┌─ Information supplied

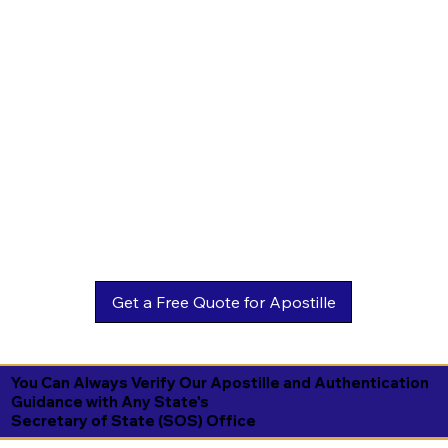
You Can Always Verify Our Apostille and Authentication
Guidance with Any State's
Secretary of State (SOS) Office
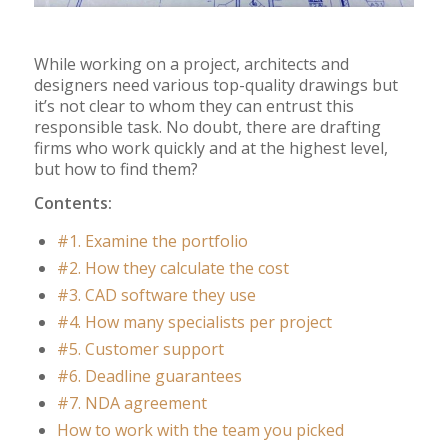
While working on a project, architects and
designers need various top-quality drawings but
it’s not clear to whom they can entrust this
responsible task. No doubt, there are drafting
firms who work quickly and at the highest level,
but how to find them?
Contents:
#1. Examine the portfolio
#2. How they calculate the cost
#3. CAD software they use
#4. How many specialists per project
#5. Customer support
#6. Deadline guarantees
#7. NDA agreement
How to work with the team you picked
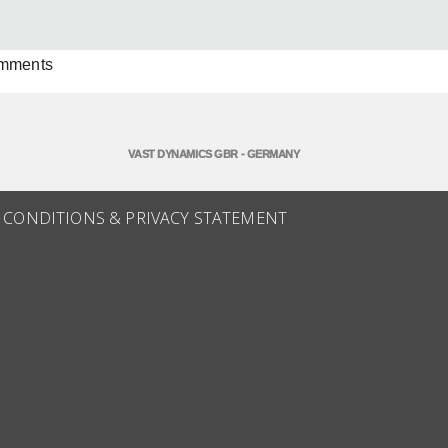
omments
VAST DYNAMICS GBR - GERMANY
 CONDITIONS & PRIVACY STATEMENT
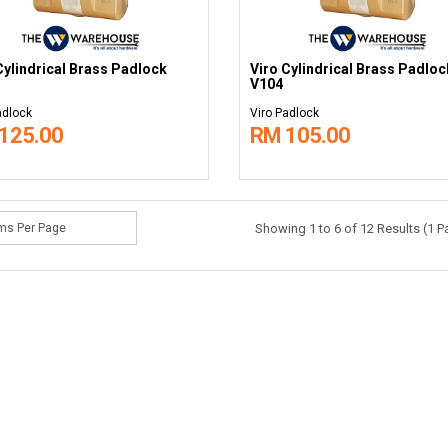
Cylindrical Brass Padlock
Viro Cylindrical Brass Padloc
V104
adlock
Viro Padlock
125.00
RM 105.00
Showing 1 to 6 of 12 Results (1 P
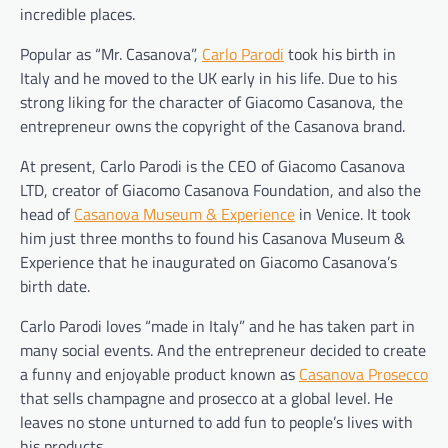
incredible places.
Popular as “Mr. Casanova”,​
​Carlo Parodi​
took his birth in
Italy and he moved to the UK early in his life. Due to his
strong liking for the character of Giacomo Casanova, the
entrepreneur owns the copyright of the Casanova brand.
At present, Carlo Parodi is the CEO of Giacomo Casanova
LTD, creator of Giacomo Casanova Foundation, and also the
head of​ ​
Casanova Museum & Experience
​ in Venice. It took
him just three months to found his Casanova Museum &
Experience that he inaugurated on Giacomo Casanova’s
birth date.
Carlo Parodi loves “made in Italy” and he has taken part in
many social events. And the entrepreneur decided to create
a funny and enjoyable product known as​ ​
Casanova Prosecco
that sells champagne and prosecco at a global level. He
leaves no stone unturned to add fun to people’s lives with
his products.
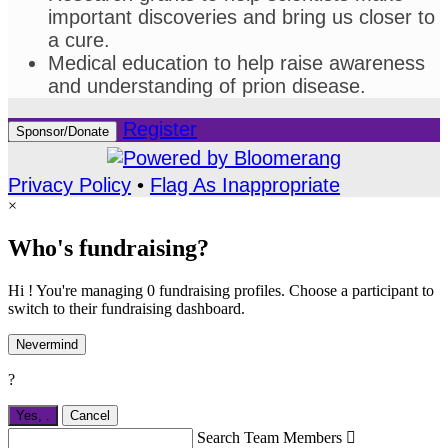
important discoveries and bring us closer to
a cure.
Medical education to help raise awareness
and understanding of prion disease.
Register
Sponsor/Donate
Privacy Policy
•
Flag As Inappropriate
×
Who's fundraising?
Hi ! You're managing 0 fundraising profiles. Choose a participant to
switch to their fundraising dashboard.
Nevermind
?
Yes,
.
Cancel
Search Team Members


└─
┌─ Information supplied

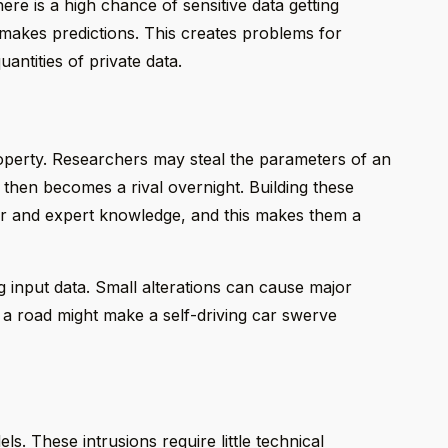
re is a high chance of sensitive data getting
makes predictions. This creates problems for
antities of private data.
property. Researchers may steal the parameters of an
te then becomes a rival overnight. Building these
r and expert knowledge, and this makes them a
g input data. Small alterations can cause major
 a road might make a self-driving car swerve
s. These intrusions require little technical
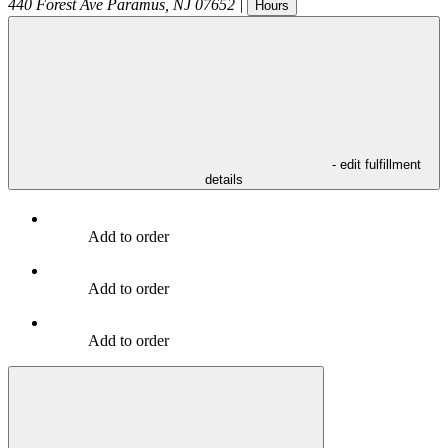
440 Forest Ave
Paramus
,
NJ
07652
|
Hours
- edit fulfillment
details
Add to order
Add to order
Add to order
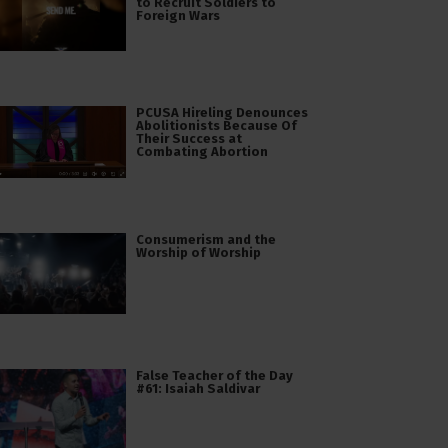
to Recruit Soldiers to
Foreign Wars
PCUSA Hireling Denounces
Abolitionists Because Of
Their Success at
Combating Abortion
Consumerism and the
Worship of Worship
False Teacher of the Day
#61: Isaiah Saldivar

└─
┌─ Information supplied

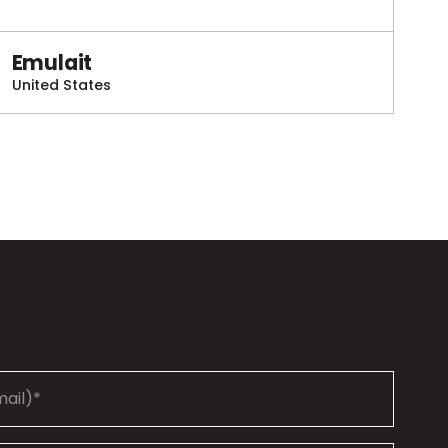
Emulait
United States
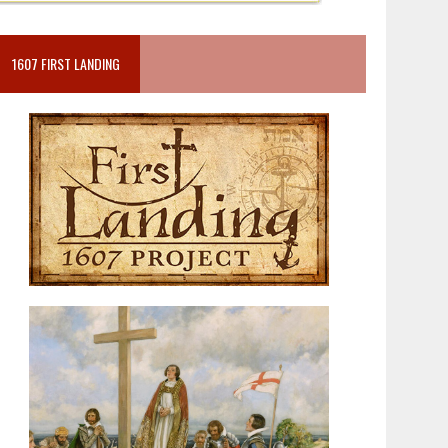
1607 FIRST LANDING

└─

Exercise: Reproduce every line from the preceding data in which the word "Cylindrical" can be found.

Response to the exercise:
Cylindrical Brass Padlock
Viro Cylindrical Brass Padloc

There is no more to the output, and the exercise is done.